И молча, взявшись за руку, они, крадучись, пошли за девочкой.
Петрушка приседал на цыпочках в высоких красных сапогах, и в самом деле скрипевших, как немазаная телега, а Хвощ шаркал огромными туфлями, которые поминутно сваливались у него с ног.
Взошла луна и волшебным серебряным светом озарила тропинку. Марыся, вся белая в лунном сиянии, шла, подняв лицо и крепко сжимая худыми ручонками края передника, из которого торчали еловые ветки, прикрывавшие хомяка. Она торопилась — перед сном надо было ещё кое-что успеть по хозяйству.
Дорогой она всё раздумывала: сказать Кубе с Войтеком про хомяка или не говорить?
Вдруг рядом послышался шёпот:
— Нет, нет! Не говори! Ещё, чего доброго, выроют хомяка. Мальчики они, конечно, неплохие, но ведь у ребят всегда озорство на уме. Лучше не говори!
А Марысе показалось, будто она сама это подумала. Она прибавила шагу, не замечая, что рядом с её тенью скользит по дорожке ещё чья-то коротенькая тень.
Это был Петрушка. Ему непременно нужно было, чтобы Марыся сама похоронила хомяка. Нешептав ей это, он двумя большими прыжками вернулся к Хвощу.
— И что ты только вытворяешь! — проворчал Хвощ, подымая колпак, сбитый Петрушкой.
— Ой, как я рад, как я рад! — не слушая, твердил Петрушка. — Теперь король будет доволен. Если б не за девочкой идти, я бы здесь до самого утра кувыркался!
— Это ещё зачем?
— Как — зачем? Разве ты не знаешь — когда гномы при луне кувыркаются, бабы в деревне друг с другом бранятся.
— Ну и что?
— Да ничего. Пусть побранятся. Завтра суббота, они масло сбивают, а злая баба быстрее масло собьёт! Вот увидишь, какое жирное пахтанье будет!
— Вечно у тебя глупости на уме!
— Глупости? Да ты соображаешь, что говоришь? Жирное пахтанье — это, по-твоему, глупости?
Но Хвощ положил ему руку на плечо и сказал:
— Слушай, Петрушка, нам надо поторапливаться. Вон уже мазанка виднеется. Ты мотыгу под дуб поставил?
— А как же! Из сеней взял.
— Вот и хорошо! Смотри, прямо к дубу идёт… Ах ты, умница!
Марыся и в самом деле направилась прямо к дубу, который тихо шелестел, словно что-то шептал.
Марыся остановилась под дубом, ища глазами какую-нибудь палку, чтобы вырыть для хомяка могилку, и вдруг увидела прислонённую к стволу мотыгу.
— Тятенька мотыгу забыл… — прошептала она. — Можно выкопать ямку поглубже!
И, положив хомяка на траву, принялась за дело. Ударила раз мотыгой, ударила другой — и сама удивилась, как ей легко копать. Мотыга как пёрышко, земля рыхлая, будто её только что вскопали.
— Вот как я окрепла на Петровых харчах! — прошептала она с улыбкой. — Когда гусей пасла, раза в два… какое — раза в четыре слабее была!
«Чем же мне отблагодарить Петра за хлеб?» — подумала она и вздохнула.
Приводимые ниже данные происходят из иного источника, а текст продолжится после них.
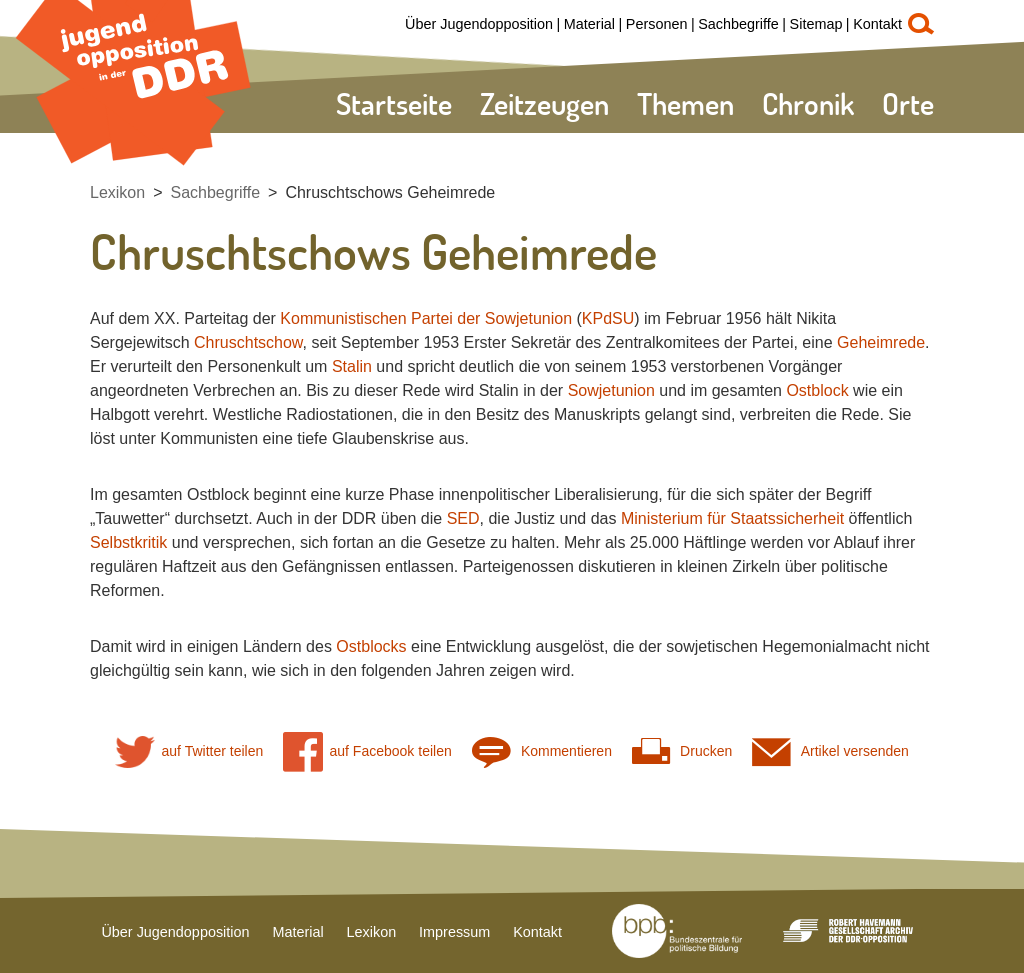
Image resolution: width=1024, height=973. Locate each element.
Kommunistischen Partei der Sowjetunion (426, 318)
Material (589, 24)
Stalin (352, 366)
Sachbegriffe (738, 24)
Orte (908, 103)
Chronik (808, 103)
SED (463, 518)
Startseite (394, 103)
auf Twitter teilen (189, 751)
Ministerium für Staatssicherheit (732, 518)
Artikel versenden (830, 751)
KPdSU (608, 318)
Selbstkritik (128, 542)
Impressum (454, 932)
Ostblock (817, 390)
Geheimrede (881, 342)
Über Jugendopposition (479, 24)
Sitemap (816, 24)
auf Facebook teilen (367, 751)
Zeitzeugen (544, 103)
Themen (685, 103)
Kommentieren (542, 751)
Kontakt (877, 24)
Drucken (682, 751)
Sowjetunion (611, 390)
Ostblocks (371, 646)
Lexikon (117, 192)
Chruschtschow (248, 342)
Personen (657, 24)
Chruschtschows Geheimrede (390, 192)
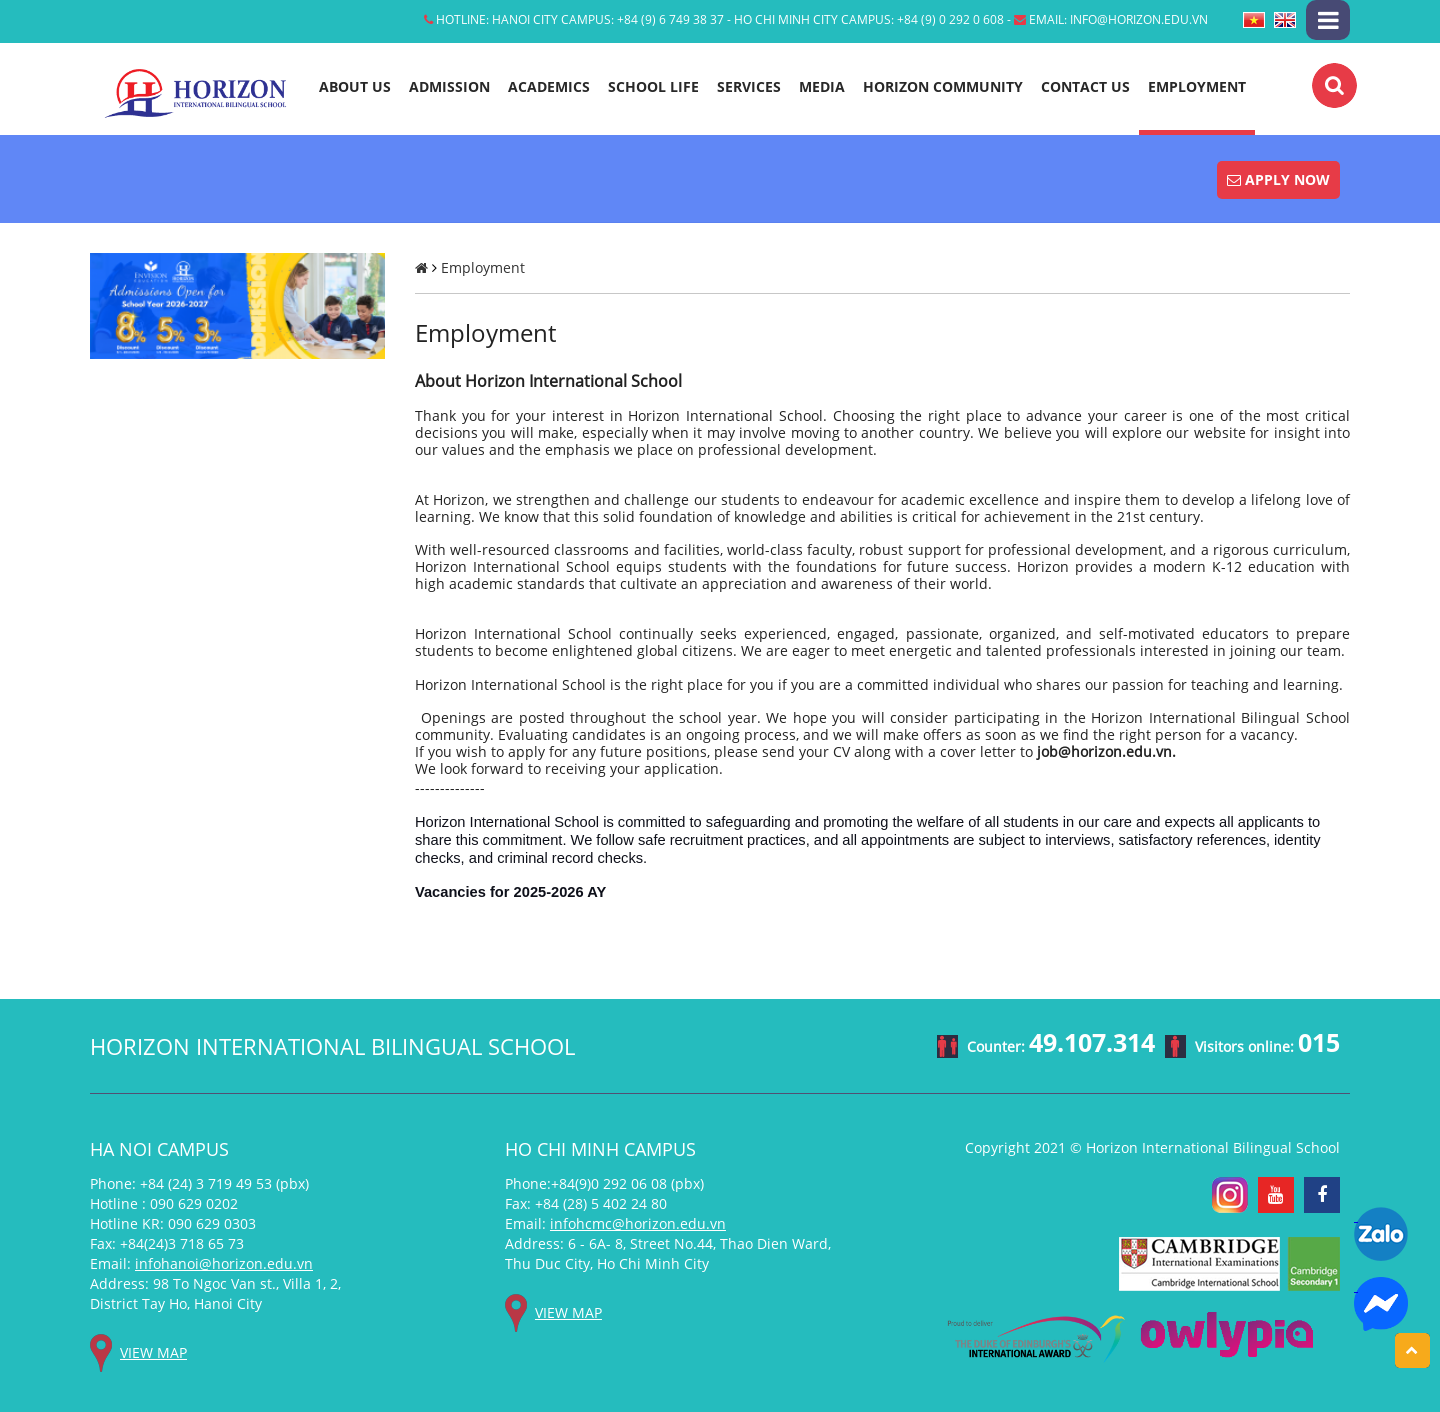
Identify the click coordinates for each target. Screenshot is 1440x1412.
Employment (1197, 86)
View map (153, 1352)
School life (653, 86)
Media (822, 86)
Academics (549, 86)
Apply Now (1278, 179)
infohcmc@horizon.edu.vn (638, 1223)
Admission (449, 86)
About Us (355, 86)
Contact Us (1085, 86)
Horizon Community (943, 86)
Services (749, 86)
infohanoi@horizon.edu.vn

Тут мотыга, пробив тонкий слой земли, провалилась в глубокую яму. Марыся еле в руках её удержала.
— Батюшки! Вон сколько места корни себе вырыли, чтобы просторней было! Ну что ж, и мой хомячок уместится.
Тут из-за ветвей выглянула луна, и под дубом стало светлее.
Марыся взяла хомяка, прикрыла хвоей и опустила в яму, но руки её погрузились во что-то сыпучее. Зачерпнула она пригоршню, смотрит — пшеница, золотом отливает! Пошарила ещё — а там целая куча зерна. Как у богатого мужика в закроме! Куда ни сунет руку — везде зерно, зерно…
Луна осветила яму, и зерно засияло, как клад, про какие рассказывают в сказках. А дуб шумел тихо-тихо, ласково…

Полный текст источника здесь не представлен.